Induction of Diabetes by STZ in Rats

STZ was dissolved in cold fresh 0.05 M sodium citrate buffer (pH 4.5) immediately before intraperitoneal injection at a dose of 60 mg/kg. After STZ injection, the rats were administered 5% D-glucose for 3 days as well as were provided a normal rat diet and drinking water routinely. Fasting blood sugar levels were then measured. The control animals had free access to citrate buffer (pH 4.5) and to a normal rat diet. A rat was considered diabetic if the blood sugar level was greater than 200 mg/dL (Akbarzadeh et al., 2007).

Experimental Design

A total of 48 rats were used in this study. Rats were distributed into six groups of eight each after the induction of diabetes, as follows:

Group 1: Normal control rats (negative control group) were orally administered 2 mL of 0.9% NaCl.

Group 2: Diabetic control rats (positive control group) were orally administered 2 mL of 0.9% NaCl.

Group 3: Diabetic rats administered metformin orally at a dose of 100 mg/kg (Cheng et al., 2006).

Group 4: Diabetic rats orally administered 30 mg/kg S. marianum seed extract.

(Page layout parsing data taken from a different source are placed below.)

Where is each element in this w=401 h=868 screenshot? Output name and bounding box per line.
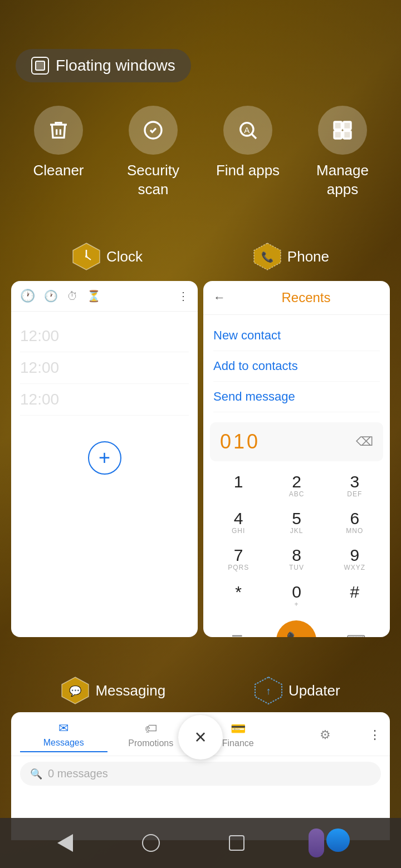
dial-sub-1 bbox=[237, 490, 239, 498]
phone-keypad-button[interactable]: ⌨ bbox=[341, 625, 371, 637]
dial-key-4[interactable]: 4 GHI bbox=[210, 505, 267, 540]
updater-label: Updater bbox=[288, 682, 340, 699]
find-apps-label: Find apps bbox=[216, 161, 280, 180]
dial-key-0[interactable]: 0 + bbox=[268, 578, 325, 614]
svg-text:↑: ↑ bbox=[266, 685, 271, 697]
quick-action-cleaner[interactable]: Cleaner bbox=[17, 106, 100, 199]
svg-text:📞: 📞 bbox=[261, 251, 274, 263]
recents-square-icon bbox=[229, 835, 244, 851]
phone-call-button[interactable]: 📞 bbox=[276, 620, 316, 637]
dial-key-7[interactable]: 7 PQRS bbox=[210, 541, 267, 577]
back-nav-icon bbox=[57, 834, 73, 852]
quick-action-manage-apps[interactable]: Manage apps bbox=[301, 106, 384, 199]
phone-back-button[interactable]: ← bbox=[213, 290, 226, 305]
backspace-button[interactable]: ⌫ bbox=[356, 435, 373, 449]
dial-key-3[interactable]: 3 DEF bbox=[326, 468, 383, 504]
clock-timer-tab[interactable]: ⏱ bbox=[67, 290, 78, 303]
clock-add-button[interactable]: + bbox=[88, 441, 121, 475]
bottom-apps-row: 💬 Messaging ↑ Updater bbox=[0, 676, 401, 705]
clock-alarm-row-3: 12:00 bbox=[20, 384, 189, 416]
clock-more-menu[interactable]: ⋮ bbox=[178, 289, 189, 303]
svg-rect-4 bbox=[334, 122, 341, 129]
svg-line-2 bbox=[252, 135, 257, 139]
phone-new-contact[interactable]: New contact bbox=[213, 320, 380, 351]
dial-digit-hash: # bbox=[350, 584, 359, 600]
clock-hex-icon bbox=[72, 242, 101, 271]
dialpad-grid: 1 2 ABC 3 DEF 4 GHI 5 JKL bbox=[203, 466, 390, 616]
dial-key-9[interactable]: 9 WXYZ bbox=[326, 541, 383, 577]
shield-check-icon bbox=[142, 119, 164, 141]
messaging-label: Messaging bbox=[95, 682, 165, 699]
finance-tab-icon: 💳 bbox=[231, 722, 246, 736]
clock-window: 🕐 🕐 ⏱ ⏳ ⋮ 12:00 12:00 12:00 + bbox=[11, 281, 198, 637]
messaging-more-button[interactable]: ⋮ bbox=[369, 728, 381, 742]
grid-icon bbox=[331, 119, 354, 141]
messaging-tab-messages[interactable]: ✉ Messages bbox=[20, 718, 107, 752]
nav-back-button[interactable] bbox=[51, 829, 79, 857]
phone-add-to-contacts[interactable]: Add to contacts bbox=[213, 351, 380, 382]
dial-key-2[interactable]: 2 ABC bbox=[268, 468, 325, 504]
phone-recents-title: Recents bbox=[232, 290, 380, 305]
dial-sub-4: GHI bbox=[232, 527, 245, 535]
messaging-hex-icon: 💬 bbox=[61, 676, 90, 705]
dial-digit-8: 8 bbox=[292, 547, 301, 564]
dial-number: 010 bbox=[220, 430, 260, 453]
close-icon: × bbox=[194, 726, 206, 749]
app-windows-grid: 🕐 🕐 ⏱ ⏳ ⋮ 12:00 12:00 12:00 + bbox=[11, 281, 390, 637]
dial-key-6[interactable]: 6 MNO bbox=[326, 505, 383, 540]
phone-menu-button[interactable]: ☰ bbox=[222, 625, 252, 637]
clock-body: 12:00 12:00 12:00 bbox=[11, 312, 198, 425]
search-apps-icon: A bbox=[237, 119, 259, 141]
phone-send-message[interactable]: Send message bbox=[213, 382, 380, 412]
dial-key-5[interactable]: 5 JKL bbox=[268, 505, 325, 540]
dial-digit-2: 2 bbox=[292, 474, 301, 490]
clock-app-label[interactable]: Clock bbox=[72, 242, 143, 271]
phone-header: ← Recents bbox=[203, 281, 390, 315]
dial-digit-4: 4 bbox=[234, 510, 243, 527]
dial-sub-8: TUV bbox=[289, 564, 304, 571]
dial-sub-9: WXYZ bbox=[344, 564, 365, 571]
manage-apps-icon-circle bbox=[318, 106, 367, 155]
recent-app-purple[interactable] bbox=[309, 828, 324, 857]
floating-windows-button[interactable]: Floating windows bbox=[16, 49, 191, 82]
promotions-tab-label: Promotions bbox=[128, 738, 173, 748]
quick-action-security-scan[interactable]: Security scan bbox=[111, 106, 195, 199]
clock-worldclock-tab[interactable]: 🕐 bbox=[44, 289, 58, 303]
manage-apps-label: Manage apps bbox=[301, 161, 384, 199]
main-content: Floating windows Cleaner Security scan bbox=[0, 0, 401, 868]
nav-home-button[interactable] bbox=[137, 829, 165, 857]
dial-digit-3: 3 bbox=[350, 474, 359, 490]
recent-app-blue[interactable] bbox=[326, 828, 350, 852]
close-floating-windows-button[interactable]: × bbox=[178, 715, 223, 760]
messaging-app-label[interactable]: 💬 Messaging bbox=[61, 676, 165, 705]
recent-apps-area bbox=[309, 828, 350, 857]
dial-key-8[interactable]: 8 TUV bbox=[268, 541, 325, 577]
home-circle-icon bbox=[142, 834, 160, 852]
svg-rect-7 bbox=[344, 131, 351, 139]
clock-alarm-row-2: 12:00 bbox=[20, 352, 189, 384]
phone-window: ← Recents New contact Add to contacts Se… bbox=[203, 281, 390, 637]
updater-app-label[interactable]: ↑ Updater bbox=[254, 676, 340, 705]
svg-point-11 bbox=[85, 255, 87, 258]
find-apps-icon-circle: A bbox=[223, 106, 272, 155]
nav-recents-button[interactable] bbox=[223, 829, 251, 857]
clock-alarm-tab[interactable]: 🕐 bbox=[20, 289, 35, 303]
dial-key-hash[interactable]: # bbox=[326, 578, 383, 614]
phone-label: Phone bbox=[287, 248, 329, 265]
dial-digit-1: 1 bbox=[234, 474, 243, 490]
dialpad-display: 010 ⌫ bbox=[210, 422, 383, 461]
phone-app-label[interactable]: 📞 Phone bbox=[253, 242, 329, 271]
dial-digit-7: 7 bbox=[234, 547, 243, 564]
dial-digit-star: * bbox=[235, 584, 242, 600]
dial-digit-9: 9 bbox=[350, 547, 359, 564]
dial-key-1[interactable]: 1 bbox=[210, 468, 267, 504]
clock-stopwatch-tab[interactable]: ⏳ bbox=[87, 289, 101, 303]
quick-action-find-apps[interactable]: A Find apps bbox=[206, 106, 290, 199]
svg-rect-6 bbox=[334, 131, 341, 139]
svg-rect-5 bbox=[344, 122, 351, 129]
messaging-search-bar[interactable]: 🔍 0 messages bbox=[20, 762, 381, 786]
dial-key-star[interactable]: * bbox=[210, 578, 267, 614]
dial-sub-hash bbox=[354, 600, 356, 608]
svg-text:A: A bbox=[244, 125, 250, 135]
messaging-tab-settings[interactable]: ⚙ bbox=[282, 724, 369, 746]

Group 5: Diabetic rats orally administered 100 mg/kg S. marianum seed extract.

Group 6: Diabetic rats orally administered 300 mg/kg S. marianum seed extract. Doses of SMESE were designed based on extrapolation from the in vitro experiments followed by pilot experiments.

Blood Sample Collection

Blood samples were collected from the retro-orbital plexus of the eye. The animals were fasted overnight for 14 hours on the last day of the experiment and lightly anesthetized with ketamine. Standard heparinized micro-hematocrit capillary tubes were used to collect 2 mL of blood using sterile vacutainers. The blood was centrifuged for 10 min at 3,000 rpm (Zentrifuge Heraeus Labofuge, model I HC122, Germany). The serum was separated and stored in 1 mL Eppendorf tube at −20°C for analysis of biochemical parameters (Panda, 2021).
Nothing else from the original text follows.